→ **Problem description**
Exact copy, no pictures: set down the lines from the one holding "Produkte des Monats" through the final line of the records below.

→ **Records for the task**
================

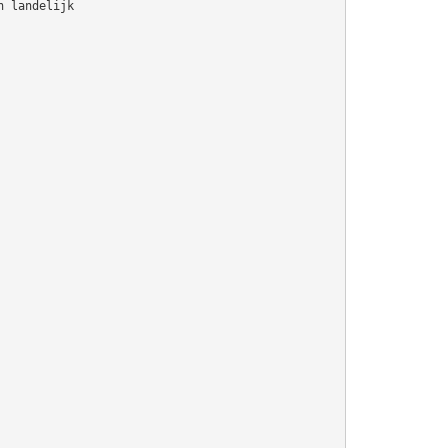
n landelijk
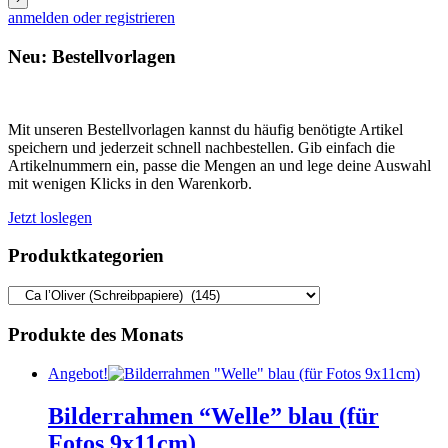
anmelden oder registrieren
Neu: Bestellvorlagen
Mit unseren Bestellvorlagen kannst du häufig benötigte Artikel
speichern und jederzeit schnell nachbestellen. Gib einfach die
Artikelnummern ein, passe die Mengen an und lege deine Auswahl
mit wenigen Klicks in den Warenkorb.
Jetzt loslegen
Produktkategorien
Produkte des Monats
Angebot!
Bilderrahmen “Welle” blau (für
Fotos 9x11cm)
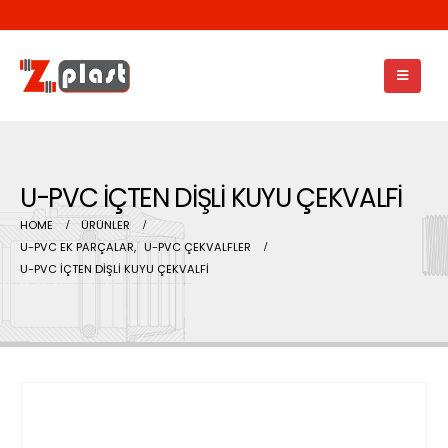
U-PVC İÇTEN DİŞLİ KUYU ÇEKVALFİ
HOME
ÜRÜNLER
U-PVC EK PARÇALAR
,
U-PVC ÇEKVALFLER
U-PVC İÇTEN DİŞLİ KUYU ÇEKVALFİ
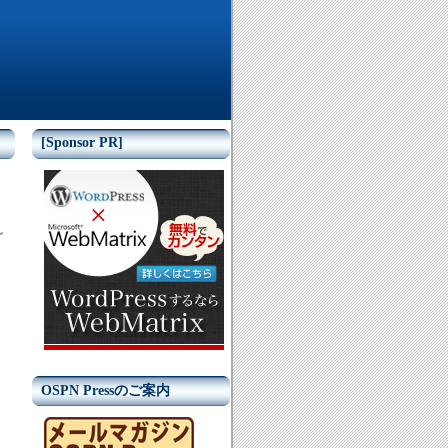
[Sponsor PR]
～
OSPN Pressのご案内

================

→ **Expected answer**
Produkte des Monats
Angebot!
Bilderrahmen “Welle” blau (für
Fotos 9x11cm)
U-PVC İÇTEN DİŞLİ KUYU ÇEKVALFİ
HOME
ÜRÜNLER
U-PVC EK PARÇALAR
,
U-PVC ÇEKVALFLER
U-PVC İÇTEN DİŞLİ KUYU ÇEKVALFİ
[Sponsor PR]
～
OSPN Pressのご案内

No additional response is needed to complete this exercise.